In fact, heart attack is the main health problem in people over 65, affecting just in US about 5 million persons and 1 in 5 Americans dies of heart attack. The problem comes from the fact that heart cannot regenerate after birth: its cells lose reproductive ability.

The damages produced by a heart attack cannot be fixed by new cells and the heart turns less efficient when pumping blood.

Now a team at the Columbia University Medical Center in New York has found a way to turn on a gene in adult mice that fixed their hearts after a heart attack, a research that could lead to techniques of fixing heart damage in human patients, excluding the need for a heart transplant.

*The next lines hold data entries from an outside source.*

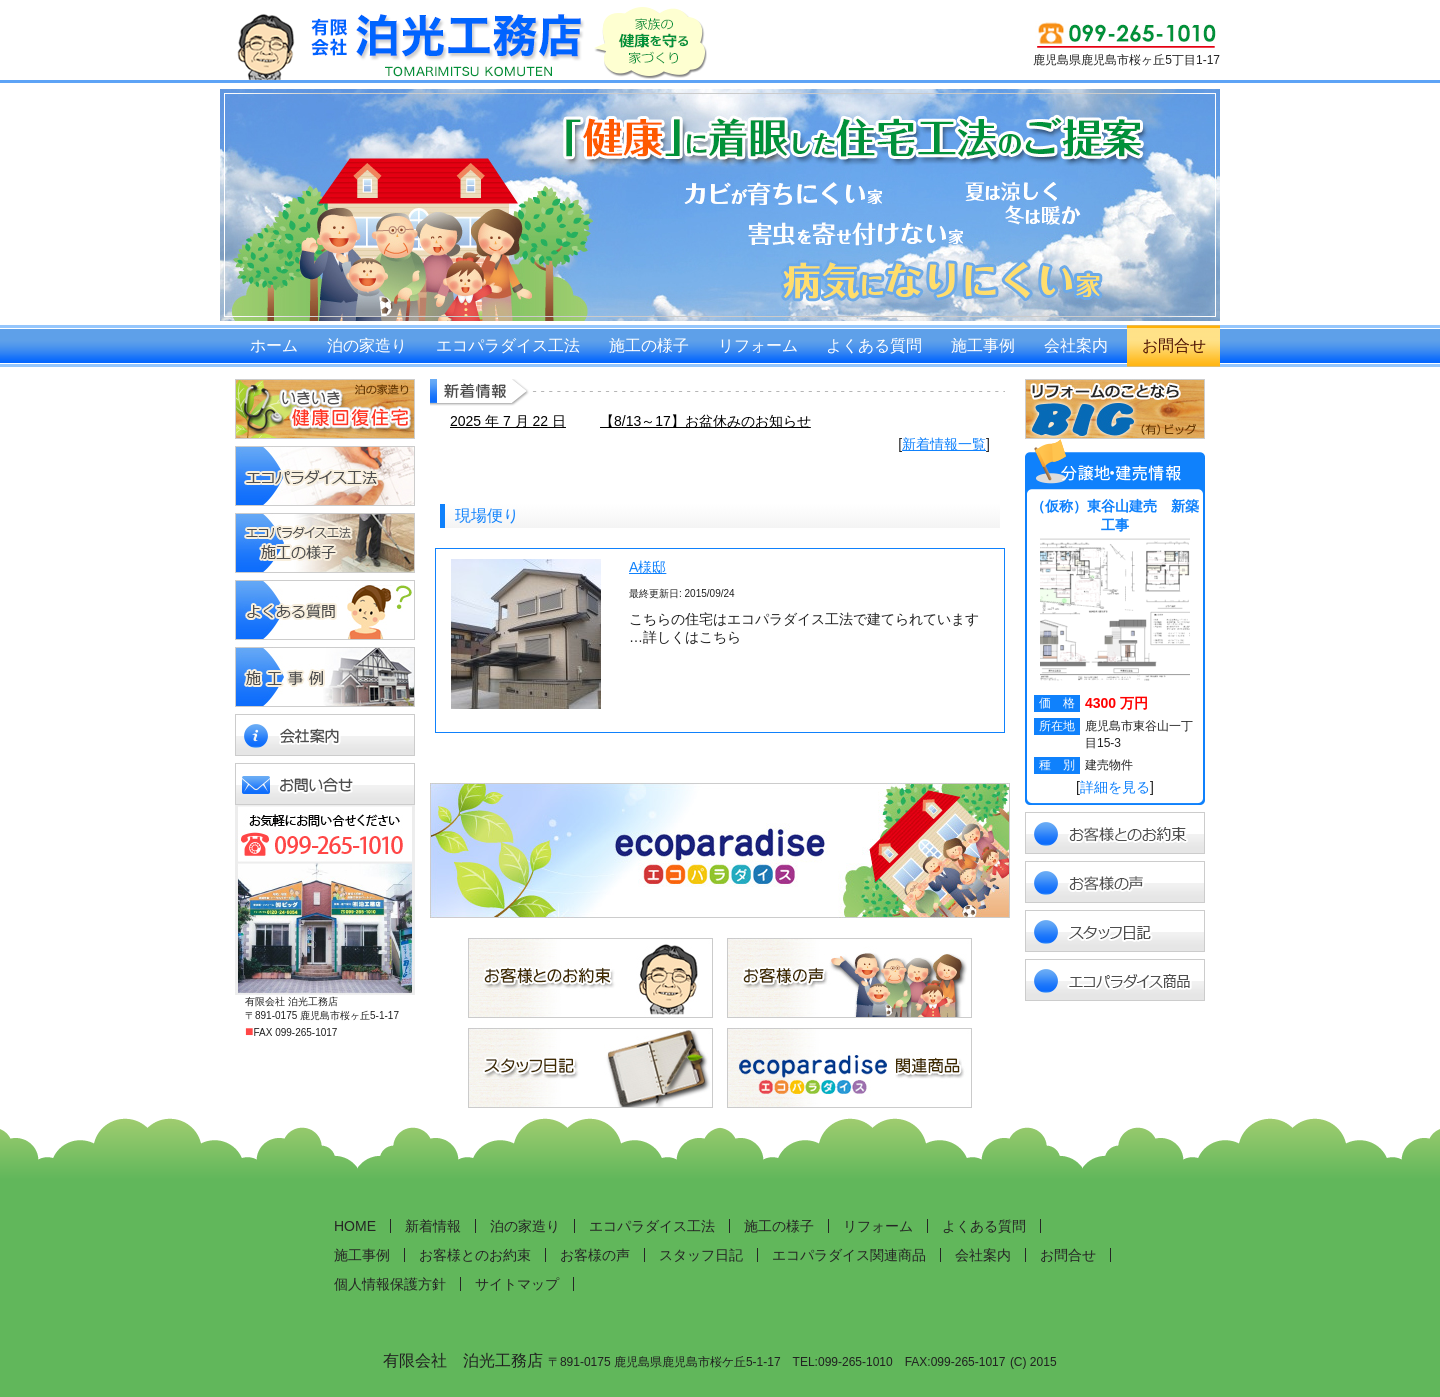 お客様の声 (595, 1255)
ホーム (274, 345)
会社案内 (1076, 345)
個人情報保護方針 (390, 1284)
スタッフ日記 (701, 1255)
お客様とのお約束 (475, 1255)
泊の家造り (367, 345)
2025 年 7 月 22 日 (508, 421)
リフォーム (758, 345)
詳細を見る (1115, 787)
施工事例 (983, 345)
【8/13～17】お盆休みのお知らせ (705, 421)
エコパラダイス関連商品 (849, 1255)
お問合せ (1174, 345)
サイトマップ (517, 1284)
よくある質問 (874, 345)
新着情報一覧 (944, 444)
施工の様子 (649, 345)
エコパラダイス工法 (508, 345)
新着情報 (433, 1226)
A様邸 (647, 567)
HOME (355, 1226) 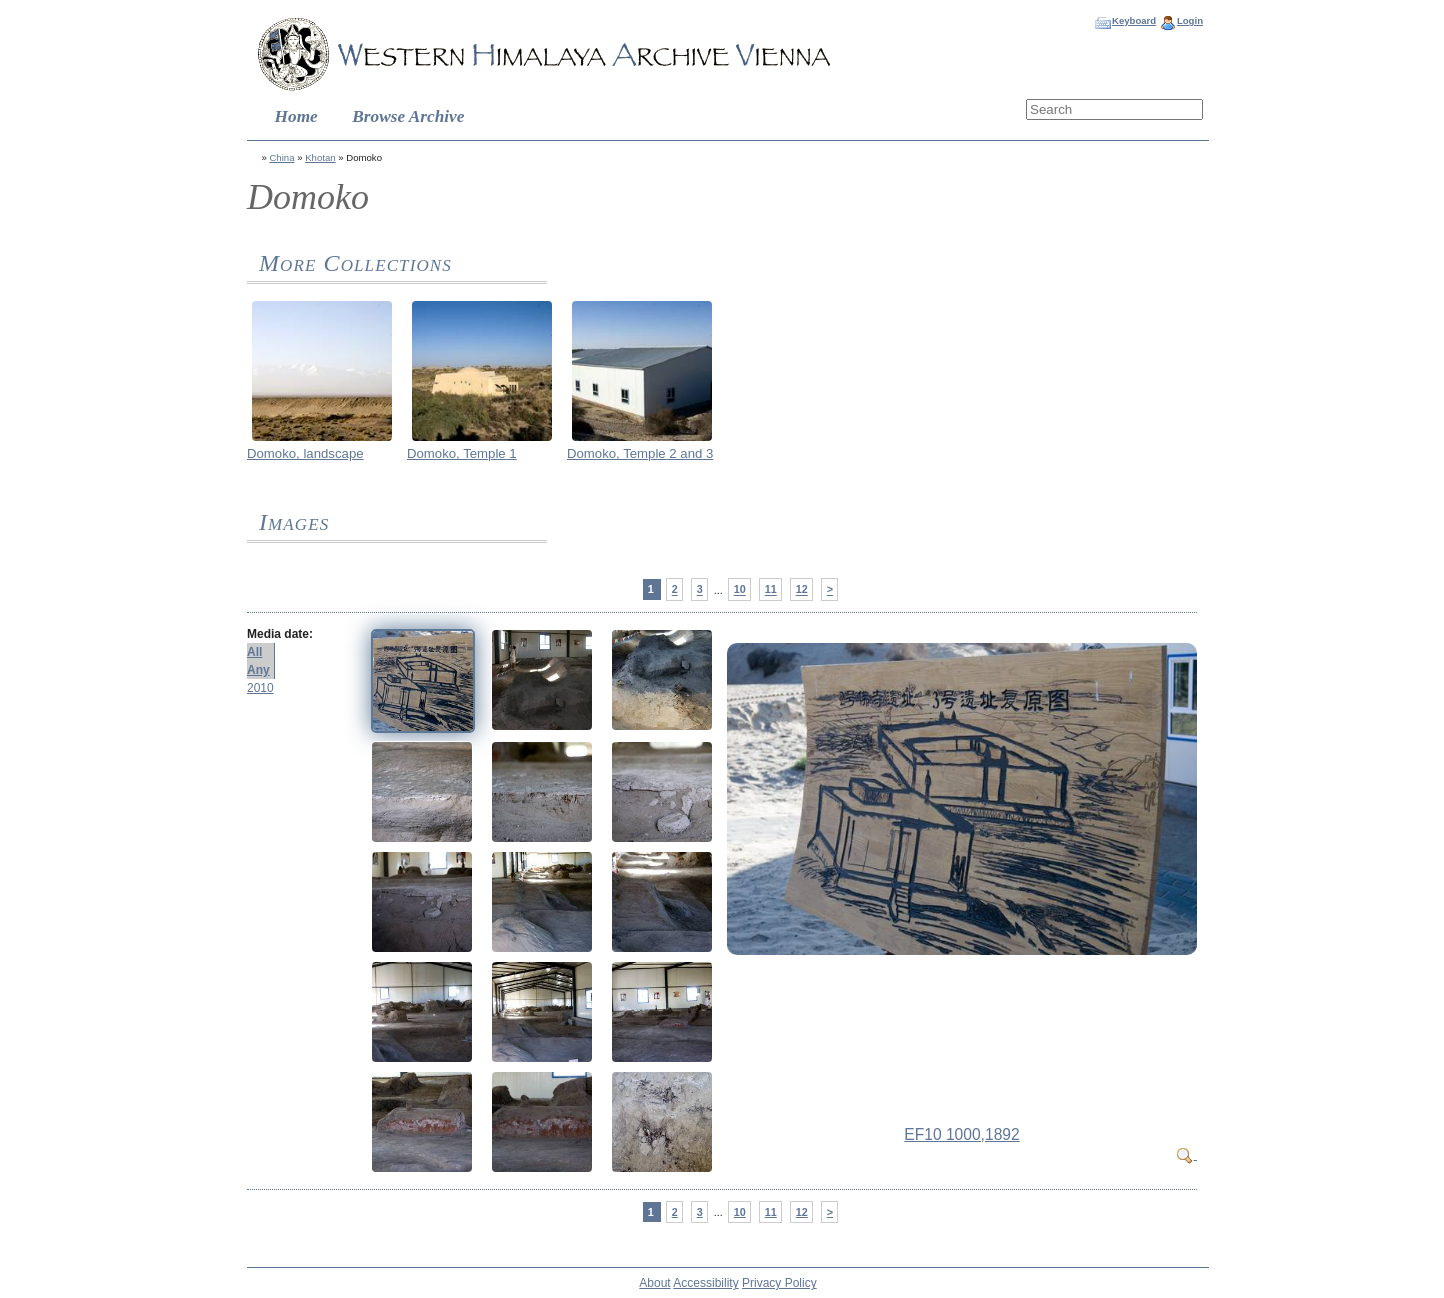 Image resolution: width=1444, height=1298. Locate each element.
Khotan (320, 157)
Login (1190, 20)
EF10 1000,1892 (961, 1134)
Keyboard (1134, 20)
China (281, 157)
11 (771, 590)
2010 (260, 688)
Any (258, 670)
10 (740, 590)
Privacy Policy (779, 1283)
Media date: (280, 634)
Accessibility (705, 1283)
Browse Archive (408, 116)
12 (802, 590)
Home (296, 116)
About (654, 1283)
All (254, 652) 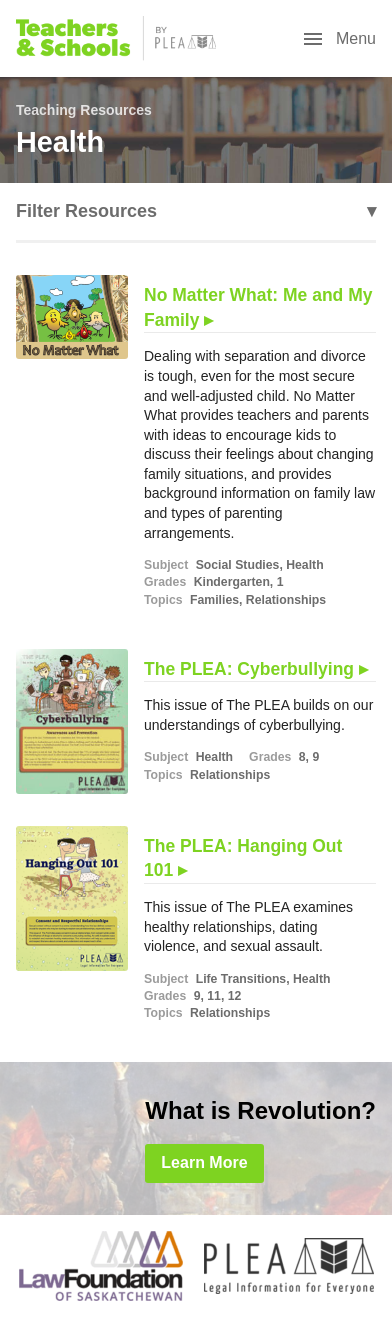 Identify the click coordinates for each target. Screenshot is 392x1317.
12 (235, 996)
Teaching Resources (84, 110)
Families (214, 600)
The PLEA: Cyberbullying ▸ (256, 669)
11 (214, 996)
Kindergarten (232, 582)
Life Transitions (241, 979)
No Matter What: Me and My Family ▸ (258, 307)
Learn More (204, 1162)
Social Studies (238, 565)
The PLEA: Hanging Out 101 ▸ (243, 858)
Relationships (286, 600)
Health (304, 565) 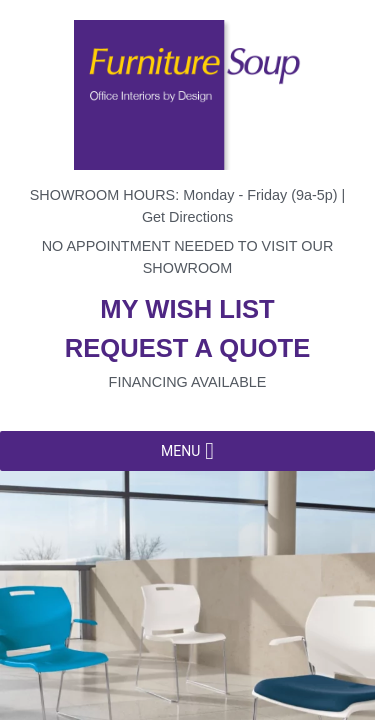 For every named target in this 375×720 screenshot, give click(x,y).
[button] (180, 451)
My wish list (187, 309)
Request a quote (188, 348)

The researchers manipulated a gene linked to cell reproduction and growth, enabling this way the adult mice to produce new cells replacing those dead after the heart attack.

"Heart cells don't divide at all in the mammal heart, and that's why we have so much mortality and morbidity," said co-author Dr. Hina Chaudhry.

Her team focused on the gene cyclin A2, which is very active in embryos, but turned off in adult mammals.

"We genetically engineered these mice to keep expressing this gene that becomes silent after birth," she said.

After that, the researcher induced a heart attack in the adult mice.They analyzed the mice after three months and discovered that the mice with engineered cyclin A2 genes displayed a 77 % better heart activity than the control mice.

"The mice who did not carry the gene were progressing to heart failure and dying. We didn't lose any of the mice that carried the gene. They had much better survival. We're the first study to show a sustained improvement in cardiac function by any kind of molecular or cellular manipulation," she said.

The team is planning now to test the method in larger mammals, a step towards applying the technique in treating human heart attack patients.